Today Fortune.com posted an article that explores all these various sites and discusses a new breed of networking applications designed for business: "...new companies like Contact Network, Socialtext, and Spoke Software are generating revenues by selling social-networking software to corporations". I recently had lunch with my colleague Cesar Brea who is the new CEO of Contact Network Corporation. He gave me an impressive demo of the product and it clearly demonstrates it's value immediately.
Shrinking the time between making the personal investment in software and getting the valyform is critical to getting people to actually use it. A couple of these companies seem to recognize this. Clearly much as you mention with Eilyon, the amount of insight, access, and influce that you can tap into is a key driver of value. With Spoke's public access growing from 3M to 5M in 2 weeks, you have to think that they are somewhere in the right zone.

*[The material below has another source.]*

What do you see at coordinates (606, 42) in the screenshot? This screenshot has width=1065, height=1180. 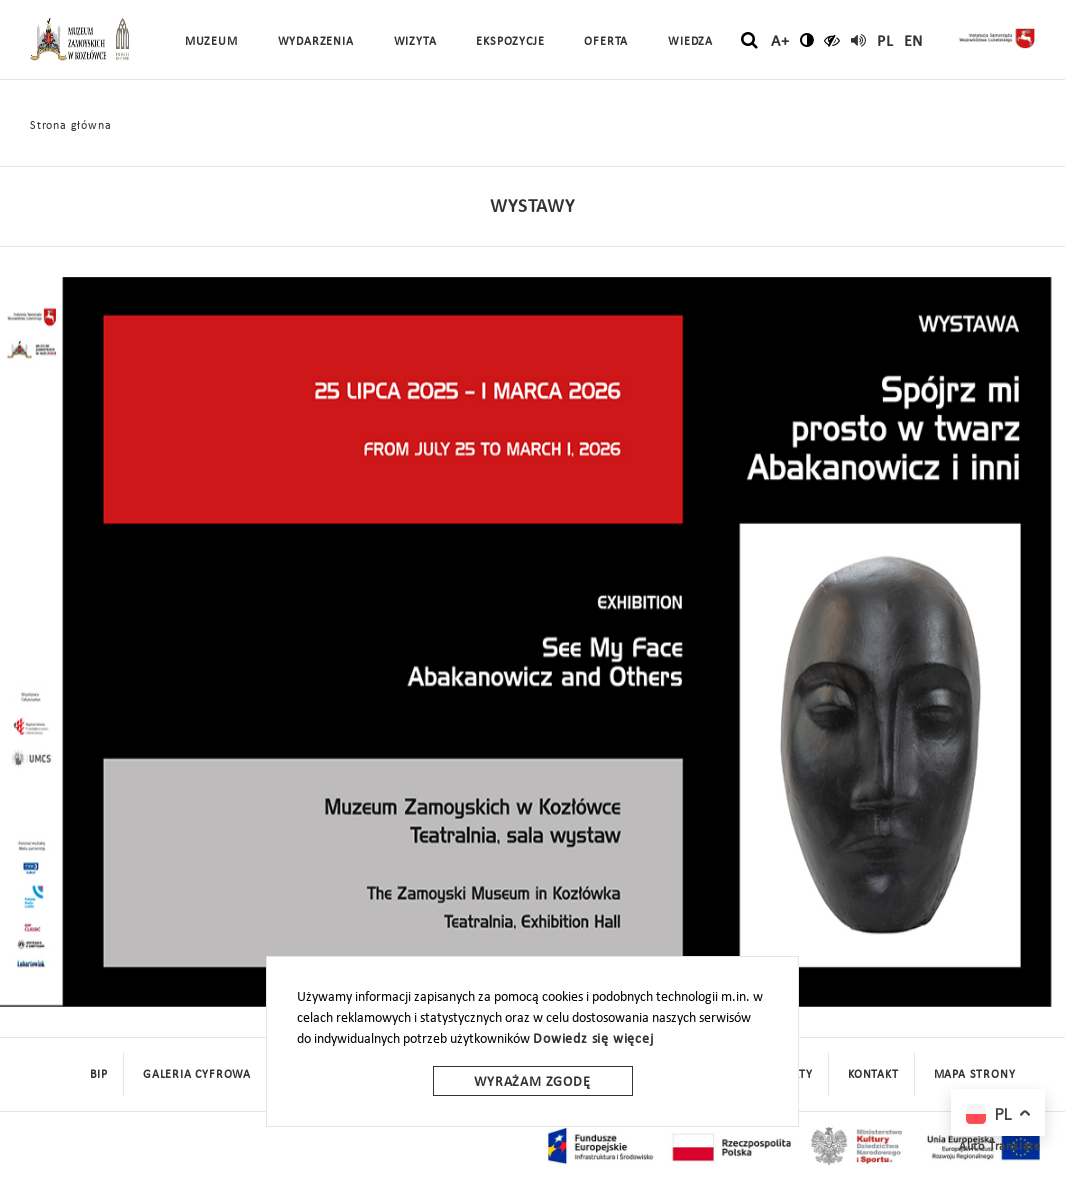 I see `Oferta [button]` at bounding box center [606, 42].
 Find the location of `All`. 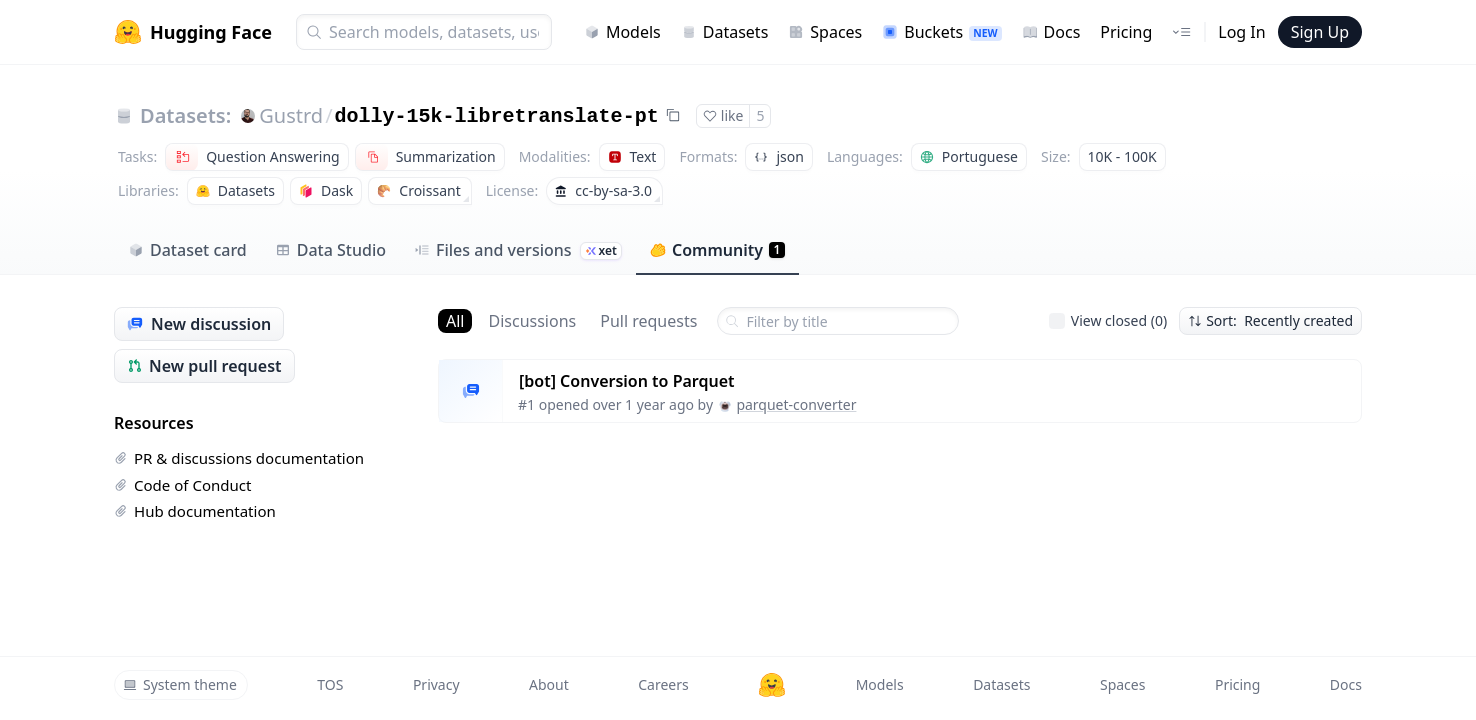 All is located at coordinates (455, 321).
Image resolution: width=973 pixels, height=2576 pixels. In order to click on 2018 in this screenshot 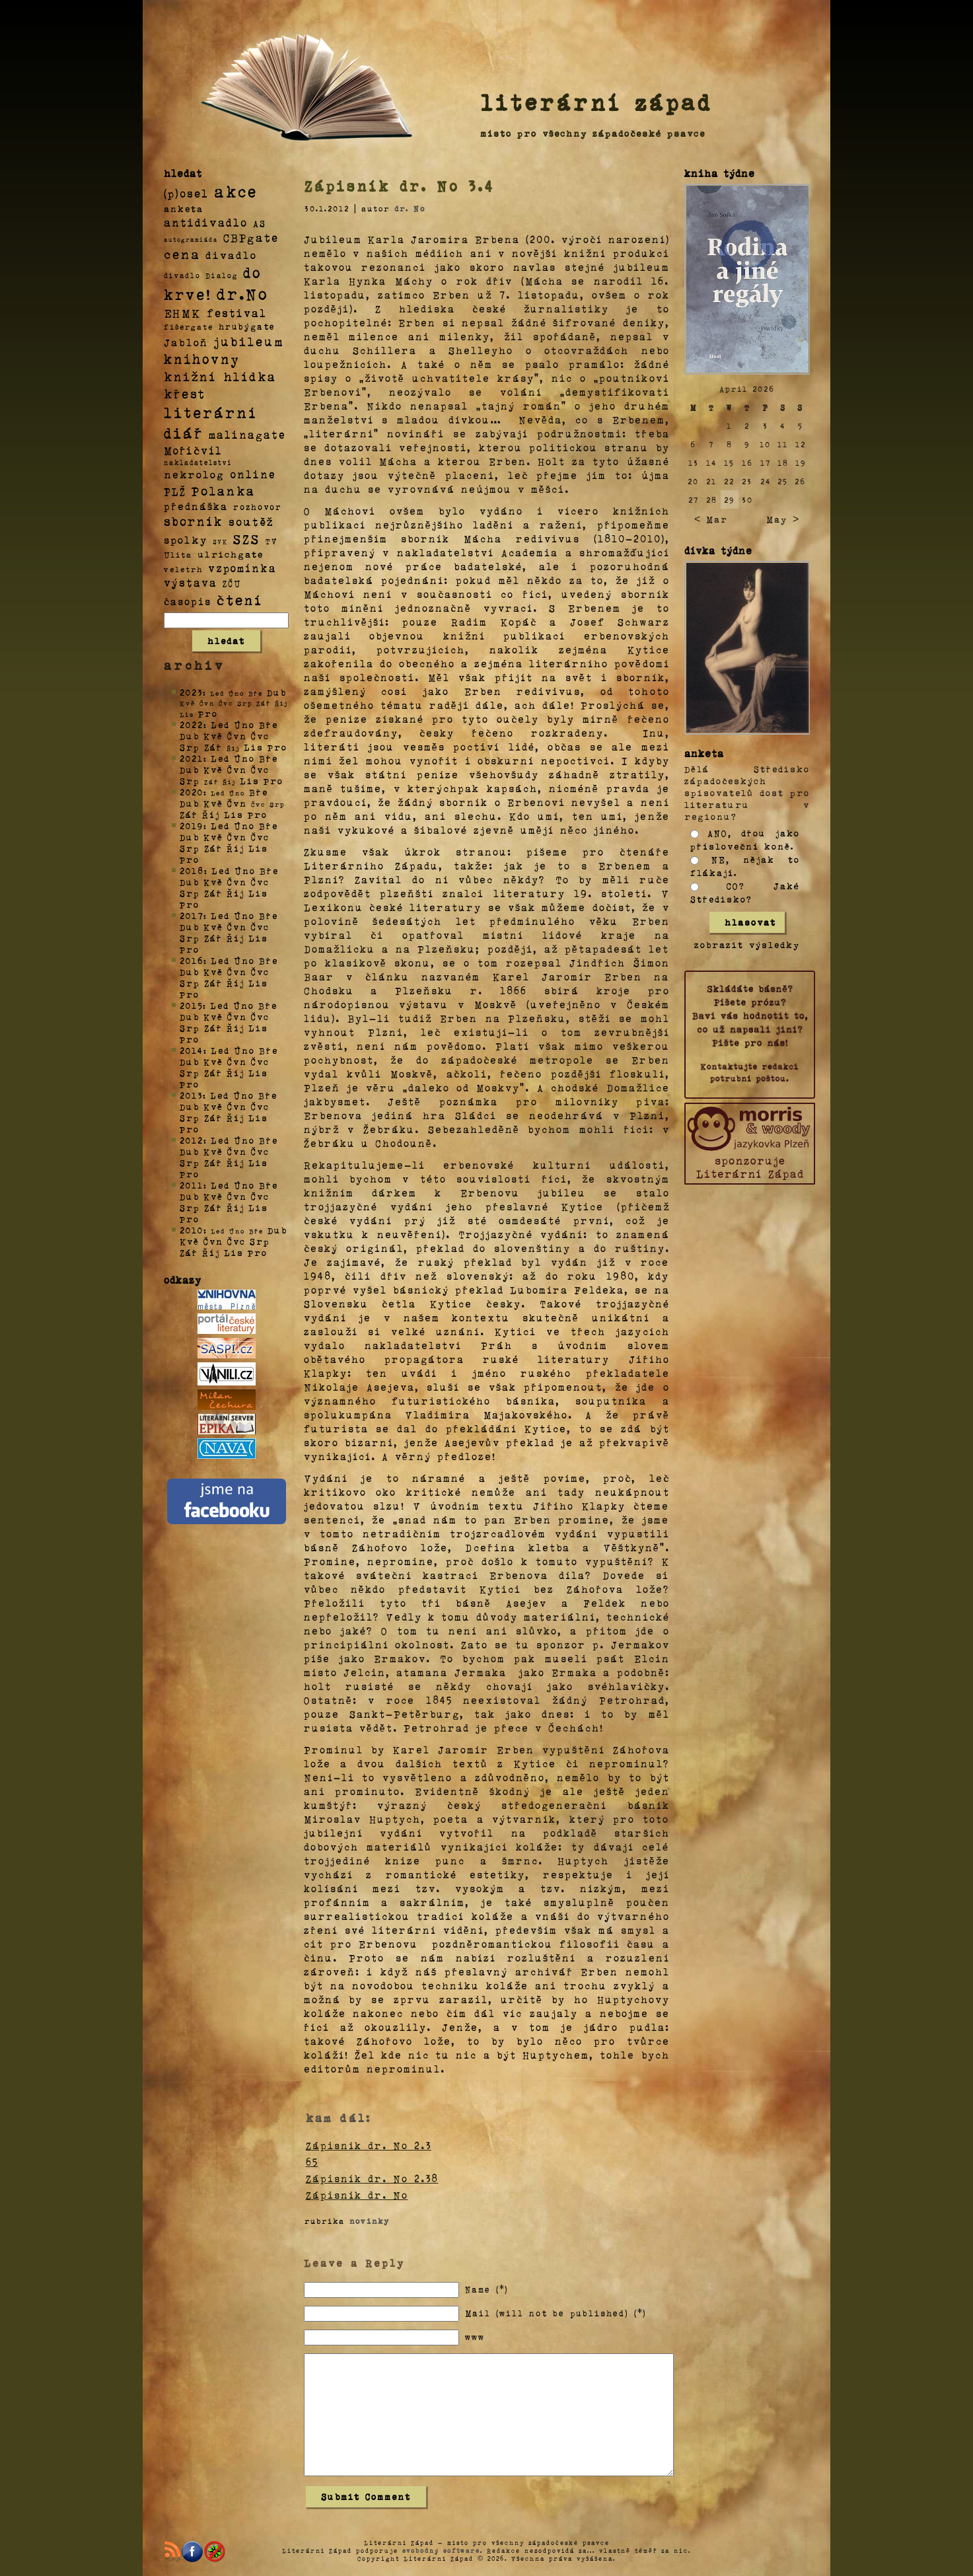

Of course part of this investment is the privacy risk..privacy is control.
A couple of these seem to realize this is the core issue. Make control feel like it does in the real world and mimic real world "features" while allowing easy discovery.
In the end, all of these companies are competing against the difficulties of discovery access and information not against each other yet. They are competing against the frustrations of "does anybody know anyone who can help me with.." emails we have all sent.